Wednesday, April 28, 2004

Isn't it amazing how much pride a person can have buried deep down under everything else? We played volleyball tonight (about 10 of us) and I was constantly berating myself for my (constant) messups. Was I personally that worried about my playing ability? No. Was I really mad at myself for my lack of good performance? No. All that was hurt was my pride. I constantly find myself scared that people won't like me anymore. They have to like me. Why? Pride. I find myself living in a world of insecurity. And each time I think I have that conquered and I am secure in who God is creating me to be, I upwrap another layer of the onion and find another layer of pride underneath.

I had something really poinant for this paragraph, but I've forgotten it. Maybe you can remind me.

Tuesday, April 27, 2004

Help! I seem to have lost a support check that someone gave me. I don't know WHAT I did with it. I can't find it in the bag I had with me that day. I thought I took care of it, but I can't find any record that I took care of it.

Over the next two days, I'm going to be doing some research on a subject that has puzzled me for most of my life. Pray that God will direct my Bible study and open my eyes to what He wants me to see.

I received yet another email today which stated: "You know you live in a small town if...you've ever been cow-tipping." I emailed back to the person who sent it: "If the list of includes cow-tipping, the list was written by a city slicker!" We have some people at the ministry who are convinced that cow tipping is really possible. I enjoyed Joann Rogers statements on the cow tipping subject.

All the perspective I can offer is that while a cow is widely portrayed as slow, dumb, and overweight, she is in fact alert and aware. And you're so svelte. She's smarter than you think, can run faster than you, and is often aggressive when approached by a stranger, especially at night. People think a cow is dumb, and a horse is smart, because you cannot train a cow to tap dance. A cow just has a very different agenda than you, and she thinks tap shoes are uncomfortable.
You think she is stupid and uncooperative, but she thinks, "Can't we just do it the way we've always done it?

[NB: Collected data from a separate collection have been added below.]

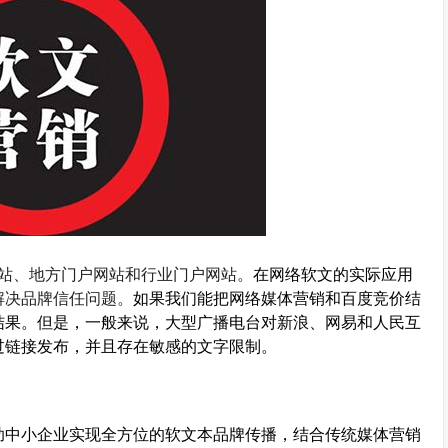
网站、地方门户网站和行业门户网站。
在网络软文的实际应用
解决品牌信任问题。
如果我们能把网络媒体营销和百度竞价结
结果。但是，一般来说，大型广播电台对新浪、网易和人民互
过链接发布，并且存在敏感的文字限制。
助中小企业实现全方位的软文本品牌传播，结合传统媒体营销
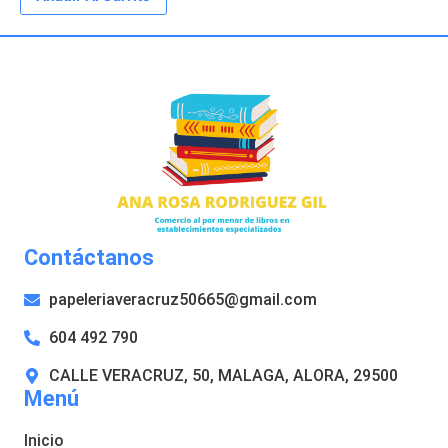
Contáctanos
papeleriaveracruz50665@gmail.com
604 492 790
CALLE VERACRUZ, 50, MALAGA, ALORA, 29500
Menú
Inicio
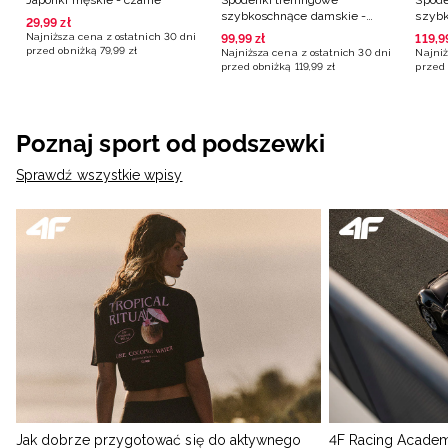
Japonki męskie - czarne
Spodenki treningowe
Spode
szybkoschnące damskie -
szybk
29
,
99
zł
czarne
różo
Najniższa cena z ostatnich 30 dni
99
,
99
zł
119
,
9
przed obniżką
79
,
99
zł
Najniższa cena z ostatnich 30 dni
Najniż
przed obniżką
119
,
99
zł
przed 
Poznaj sport od podszewki
Sprawdź wszystkie wpisy
Jak dobrze przygotować się do aktywnego
4F Racing Academ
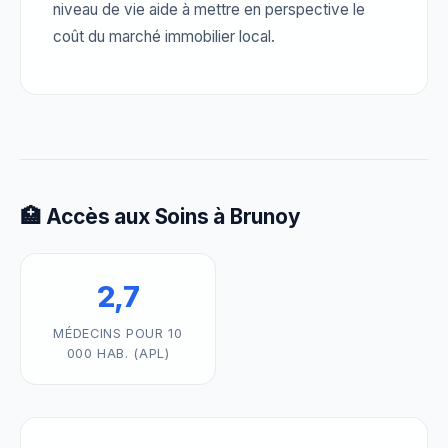
niveau de vie aide à mettre en perspective le
coût du marché immobilier local.
🏥 Accès aux Soins à Brunoy
2,7
MÉDECINS POUR 10
000 HAB. (APL)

And what are these frat boys doing in my field?"


I'm not sure our cows have ever tried on tap shoes.

Monday, April 26, 2004

Top 10 Reasons I work with Computers
10. Ummm... because they need help?
9. Because one too many people told me "You should work with computers. You're good at that."
8. Because I reprogrammed the sign at Irwin-Potter Drugstore
7.

This is going nowhere. I like C's list of the 10 reasons she's a librarian much better!

Worked all day at the office on researching school administration software. Datatel, GradPro, Pinnacle, Jenzebar... I worked on laundry this evening. Paid two bills. Ordered L's birthday gift. Fairly boring day. EXCEPT for lunch. Took Sarah P. out to lunch today since she's back from India.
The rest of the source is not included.